Per gli italiani, Hobsbawm è comunque due cose: lo storico del "mito" di Robin Hood, inventore della geniale definizione di "banditismo sociale" e il teorizzatore del XX secolo come "secolo breve" (nel volume The Age of Extremes: The Short Twentieth Century 1914-1991, uscito nel 1994 e tradotto in Italia da Rizzoli nel ’95). Per lui, dopo il "lungo" Ottocento, il Novecento era anzitutto, se non esclusivamente, l’età dei due grandi totalitarismi e del loro esito, tragico per il nazionalsocialismo e laborioso, faticoso, drammatico per il comunismo. Ma oggi, questo suo secolo cominciato con la prima guerra mondiale e terminato nel 1991 col crollo dell’impero sovietico, ci lascia perplessi. Evidente la copia di un altro secolo breve, quello tale per eccellenza, il Settecento, cominciato, com’è stato detto, con la morte del Re Sole nel 1715 e terminato con la presa della Bastiglia. Analizzando gli anni tra il 1914 e il 1991, lo storico scrisse: «Il secolo breve è stato un’epoca di guerre religiose, anche se le religioni più militanti e assetate di sangue sono state le ideologie laiche affermatesi nell’Ottocento, cioè il socialismo e il nazionalismo, i cui idoli erano astrazioni oppure uomini politici venerati come divinità».
Oggi però ci chiediamo se il Novecento non sia stato un secolo lungo se non lunghissimo, già avviato con il 1870 (l’anno della débacle della Francia dinanzi alla Germania, avvìo di una lunga révanche) e con il 1878, l’anno del Congresso di Berlino che s’illuse di sistemare le questioni balcanica e orientale (le medesime che ci troviamo dinanzi oggi) per finire ben oltre il fatidico 11 settembre del 2001, nella crisi ormai avviata.

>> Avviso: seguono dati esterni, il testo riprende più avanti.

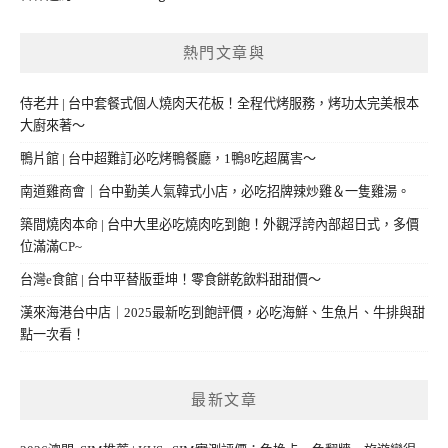
熱門文章與
侍老井 | 台中套餐式個人燒肉天花板！全程代烤服務，烤功太完美根本
大廚來著～
鴨片館 | 台中超難訂必吃烤鴨餐廳，1鴨8吃超厲害～
南道雞商會｜台中勤美人氣韓式小店，必吃招牌辣炒雞＆一隻雞湯。
築間燒肉本命 | 台中大里必吃燒肉吃到飽！外觀浮誇內部超日式，多價
位滿滿CP~
台灣e食館 | 台中平替版垂坤！零食餅乾飲料甜甜價～
漢來海港台中店｜2025最新吃到飽評價，必吃海鮮、生魚片、牛排與甜
點一次看！
最新文章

Novecento come ultimo secolo di quella che Zygmunt Bauman ha definito «Modernità solida», come avvio del mondo postmoderno. A esso Eric Hobsbawm ha fornito un contributo essenziale, insegnandoci con L’invenzione della tradizione che le tradizioni non sono arcaiche, metastoriche ed eterne, ma si rinnovano e si ridefiniscono di continuo. L’uomo non ricorda, ricostruisce. Una lezione forse da non accettare integralmente, certo però da meditare.